*** EXTRACTED RECORDS
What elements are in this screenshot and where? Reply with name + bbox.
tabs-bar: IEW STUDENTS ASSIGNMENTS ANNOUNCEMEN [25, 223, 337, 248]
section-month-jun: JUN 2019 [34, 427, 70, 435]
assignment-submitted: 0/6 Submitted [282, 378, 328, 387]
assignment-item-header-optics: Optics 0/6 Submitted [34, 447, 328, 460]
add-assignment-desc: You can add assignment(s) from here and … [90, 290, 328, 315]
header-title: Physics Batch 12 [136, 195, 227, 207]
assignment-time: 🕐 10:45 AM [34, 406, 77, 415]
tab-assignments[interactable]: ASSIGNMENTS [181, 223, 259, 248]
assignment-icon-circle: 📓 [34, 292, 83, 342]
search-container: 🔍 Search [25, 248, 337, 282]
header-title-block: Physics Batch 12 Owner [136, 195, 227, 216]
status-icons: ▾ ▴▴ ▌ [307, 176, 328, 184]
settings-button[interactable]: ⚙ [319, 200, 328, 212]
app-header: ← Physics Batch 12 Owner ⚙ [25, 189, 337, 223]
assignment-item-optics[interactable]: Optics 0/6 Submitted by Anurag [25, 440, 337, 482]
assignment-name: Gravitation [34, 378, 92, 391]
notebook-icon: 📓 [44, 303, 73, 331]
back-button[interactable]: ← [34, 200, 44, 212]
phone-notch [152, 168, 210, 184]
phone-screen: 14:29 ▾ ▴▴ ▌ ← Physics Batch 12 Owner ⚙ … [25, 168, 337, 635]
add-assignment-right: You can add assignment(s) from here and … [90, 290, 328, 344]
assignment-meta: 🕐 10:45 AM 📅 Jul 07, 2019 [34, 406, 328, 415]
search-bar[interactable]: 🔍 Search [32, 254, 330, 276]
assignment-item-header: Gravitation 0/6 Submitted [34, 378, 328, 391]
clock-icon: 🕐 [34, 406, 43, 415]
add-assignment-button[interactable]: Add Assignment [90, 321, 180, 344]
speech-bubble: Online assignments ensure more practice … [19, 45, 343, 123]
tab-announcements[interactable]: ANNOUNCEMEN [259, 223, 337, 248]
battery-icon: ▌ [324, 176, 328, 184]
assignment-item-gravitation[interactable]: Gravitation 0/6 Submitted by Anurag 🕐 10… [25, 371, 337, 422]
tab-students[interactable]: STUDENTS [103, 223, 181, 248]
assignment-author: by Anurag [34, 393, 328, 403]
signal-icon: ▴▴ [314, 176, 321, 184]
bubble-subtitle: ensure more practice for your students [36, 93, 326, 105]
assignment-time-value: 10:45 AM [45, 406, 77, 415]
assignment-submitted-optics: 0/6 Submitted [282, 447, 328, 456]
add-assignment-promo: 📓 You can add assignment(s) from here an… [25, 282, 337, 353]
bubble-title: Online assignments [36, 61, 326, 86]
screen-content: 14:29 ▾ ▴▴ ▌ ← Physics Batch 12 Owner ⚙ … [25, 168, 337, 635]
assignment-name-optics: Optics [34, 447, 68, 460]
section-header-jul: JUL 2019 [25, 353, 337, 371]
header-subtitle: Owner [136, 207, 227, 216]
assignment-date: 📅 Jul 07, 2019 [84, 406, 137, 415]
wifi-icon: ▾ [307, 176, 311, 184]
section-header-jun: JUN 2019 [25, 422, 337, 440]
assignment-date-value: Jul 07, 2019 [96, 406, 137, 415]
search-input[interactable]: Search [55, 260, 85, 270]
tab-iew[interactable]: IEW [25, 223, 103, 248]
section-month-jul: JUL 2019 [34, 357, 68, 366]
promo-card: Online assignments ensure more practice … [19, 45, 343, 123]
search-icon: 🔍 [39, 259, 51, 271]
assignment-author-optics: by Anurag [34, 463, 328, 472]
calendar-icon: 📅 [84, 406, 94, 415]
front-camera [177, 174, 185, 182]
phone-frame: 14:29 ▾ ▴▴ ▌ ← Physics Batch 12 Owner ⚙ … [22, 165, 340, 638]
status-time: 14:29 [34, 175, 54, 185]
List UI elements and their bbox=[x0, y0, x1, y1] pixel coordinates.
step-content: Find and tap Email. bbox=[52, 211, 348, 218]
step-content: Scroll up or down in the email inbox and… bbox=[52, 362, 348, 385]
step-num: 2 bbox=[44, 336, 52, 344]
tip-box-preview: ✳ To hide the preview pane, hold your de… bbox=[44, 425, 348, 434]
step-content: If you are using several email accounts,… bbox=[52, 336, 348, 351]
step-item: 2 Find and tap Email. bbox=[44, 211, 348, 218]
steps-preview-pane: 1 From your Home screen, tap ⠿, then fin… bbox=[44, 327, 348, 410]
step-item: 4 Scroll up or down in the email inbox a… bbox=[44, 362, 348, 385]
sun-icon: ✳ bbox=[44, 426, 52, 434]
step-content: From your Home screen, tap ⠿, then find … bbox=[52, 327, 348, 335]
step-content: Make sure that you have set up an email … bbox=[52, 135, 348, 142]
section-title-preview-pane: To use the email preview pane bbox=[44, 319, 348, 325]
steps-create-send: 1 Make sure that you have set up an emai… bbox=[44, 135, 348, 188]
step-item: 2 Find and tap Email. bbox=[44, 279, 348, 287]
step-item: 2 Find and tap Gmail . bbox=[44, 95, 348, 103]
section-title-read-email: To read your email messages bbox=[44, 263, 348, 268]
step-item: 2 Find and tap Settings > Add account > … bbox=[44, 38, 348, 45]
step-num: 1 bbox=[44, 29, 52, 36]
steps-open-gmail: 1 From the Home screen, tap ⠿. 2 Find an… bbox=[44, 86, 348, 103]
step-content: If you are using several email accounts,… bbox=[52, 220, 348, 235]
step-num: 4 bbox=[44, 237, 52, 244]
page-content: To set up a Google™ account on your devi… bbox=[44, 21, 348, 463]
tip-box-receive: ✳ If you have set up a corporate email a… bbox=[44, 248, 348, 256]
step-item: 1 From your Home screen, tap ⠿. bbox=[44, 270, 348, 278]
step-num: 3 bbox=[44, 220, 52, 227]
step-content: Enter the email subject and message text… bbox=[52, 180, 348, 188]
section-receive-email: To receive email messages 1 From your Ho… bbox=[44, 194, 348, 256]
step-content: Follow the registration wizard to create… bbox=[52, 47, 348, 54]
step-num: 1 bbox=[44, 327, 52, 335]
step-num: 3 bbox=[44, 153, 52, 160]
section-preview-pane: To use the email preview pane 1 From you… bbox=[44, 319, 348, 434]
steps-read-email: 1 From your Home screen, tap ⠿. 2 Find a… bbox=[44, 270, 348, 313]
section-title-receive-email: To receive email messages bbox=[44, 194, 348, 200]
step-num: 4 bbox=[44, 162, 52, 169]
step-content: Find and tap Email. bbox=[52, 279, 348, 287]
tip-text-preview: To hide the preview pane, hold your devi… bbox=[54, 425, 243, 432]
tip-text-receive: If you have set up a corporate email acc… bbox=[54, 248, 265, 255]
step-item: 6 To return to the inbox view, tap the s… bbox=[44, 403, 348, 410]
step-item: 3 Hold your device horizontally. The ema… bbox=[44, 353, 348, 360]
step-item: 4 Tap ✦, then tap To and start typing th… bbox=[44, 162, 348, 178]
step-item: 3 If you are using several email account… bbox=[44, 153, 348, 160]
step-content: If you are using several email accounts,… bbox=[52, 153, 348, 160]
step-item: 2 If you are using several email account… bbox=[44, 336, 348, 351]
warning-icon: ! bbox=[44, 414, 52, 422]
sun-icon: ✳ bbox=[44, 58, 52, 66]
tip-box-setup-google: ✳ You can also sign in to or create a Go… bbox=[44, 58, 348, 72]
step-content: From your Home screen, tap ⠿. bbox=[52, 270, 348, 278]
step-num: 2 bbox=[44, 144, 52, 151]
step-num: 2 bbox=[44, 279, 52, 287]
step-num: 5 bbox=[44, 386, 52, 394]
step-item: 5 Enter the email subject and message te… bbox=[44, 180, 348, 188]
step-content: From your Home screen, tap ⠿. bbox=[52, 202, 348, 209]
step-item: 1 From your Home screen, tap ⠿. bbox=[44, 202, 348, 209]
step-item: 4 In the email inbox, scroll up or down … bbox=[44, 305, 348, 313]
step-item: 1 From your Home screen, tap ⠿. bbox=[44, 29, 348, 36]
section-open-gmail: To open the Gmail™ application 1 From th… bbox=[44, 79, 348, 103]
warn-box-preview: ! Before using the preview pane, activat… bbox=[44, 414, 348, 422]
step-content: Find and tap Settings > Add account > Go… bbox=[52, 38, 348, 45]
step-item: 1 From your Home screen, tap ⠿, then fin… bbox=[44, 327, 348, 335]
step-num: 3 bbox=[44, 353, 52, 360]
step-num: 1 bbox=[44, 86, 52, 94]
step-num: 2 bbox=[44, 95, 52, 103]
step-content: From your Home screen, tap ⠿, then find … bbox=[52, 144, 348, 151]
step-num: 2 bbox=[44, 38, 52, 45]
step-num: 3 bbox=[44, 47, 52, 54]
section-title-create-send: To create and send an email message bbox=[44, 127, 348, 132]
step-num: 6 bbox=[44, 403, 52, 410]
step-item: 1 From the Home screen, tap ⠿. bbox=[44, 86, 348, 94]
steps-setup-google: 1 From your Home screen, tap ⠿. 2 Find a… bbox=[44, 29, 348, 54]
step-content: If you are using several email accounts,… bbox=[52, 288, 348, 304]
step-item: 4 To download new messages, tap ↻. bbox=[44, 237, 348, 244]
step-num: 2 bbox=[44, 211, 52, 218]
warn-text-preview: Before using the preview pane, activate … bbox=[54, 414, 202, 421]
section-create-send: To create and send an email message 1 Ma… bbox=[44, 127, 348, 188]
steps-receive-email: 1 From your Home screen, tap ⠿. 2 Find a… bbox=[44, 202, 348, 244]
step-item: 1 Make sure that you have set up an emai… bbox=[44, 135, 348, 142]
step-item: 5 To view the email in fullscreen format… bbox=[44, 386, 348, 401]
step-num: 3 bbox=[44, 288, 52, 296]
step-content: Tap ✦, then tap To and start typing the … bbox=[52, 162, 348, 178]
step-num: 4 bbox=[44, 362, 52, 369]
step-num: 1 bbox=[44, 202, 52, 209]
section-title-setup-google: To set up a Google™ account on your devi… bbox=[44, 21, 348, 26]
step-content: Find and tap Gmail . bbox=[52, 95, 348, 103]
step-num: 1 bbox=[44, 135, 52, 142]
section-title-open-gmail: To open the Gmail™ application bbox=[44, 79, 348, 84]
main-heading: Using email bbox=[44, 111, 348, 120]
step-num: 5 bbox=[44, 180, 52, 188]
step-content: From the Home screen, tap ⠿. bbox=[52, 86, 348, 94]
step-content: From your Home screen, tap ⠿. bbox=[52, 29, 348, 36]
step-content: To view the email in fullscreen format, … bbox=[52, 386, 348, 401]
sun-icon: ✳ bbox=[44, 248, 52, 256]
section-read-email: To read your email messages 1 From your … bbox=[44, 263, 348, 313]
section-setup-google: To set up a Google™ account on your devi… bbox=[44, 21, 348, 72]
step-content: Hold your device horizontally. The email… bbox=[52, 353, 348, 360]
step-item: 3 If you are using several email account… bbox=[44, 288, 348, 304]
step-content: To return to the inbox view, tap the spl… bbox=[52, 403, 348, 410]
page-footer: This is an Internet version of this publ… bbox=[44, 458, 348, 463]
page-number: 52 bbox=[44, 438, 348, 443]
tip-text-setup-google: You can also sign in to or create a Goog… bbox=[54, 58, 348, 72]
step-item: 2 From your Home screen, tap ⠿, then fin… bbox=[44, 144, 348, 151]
******
ASSIGNMENT:
Please find every line in the records that contains the word "Batch", and copy it out.

THE COMPLETED TASK:
header-title: Physics Batch 12 [136, 195, 227, 207]
header-title-block: Physics Batch 12 Owner [136, 195, 227, 216]
app-header: ← Physics Batch 12 Owner ⚙ [25, 189, 337, 223]
phone-screen: 14:29 ▾ ▴▴ ▌ ← Physics Batch 12 Owner ⚙ … [25, 168, 337, 635]
screen-content: 14:29 ▾ ▴▴ ▌ ← Physics Batch 12 Owner ⚙ … [25, 168, 337, 635]
phone-frame: 14:29 ▾ ▴▴ ▌ ← Physics Batch 12 Owner ⚙ … [22, 165, 340, 638]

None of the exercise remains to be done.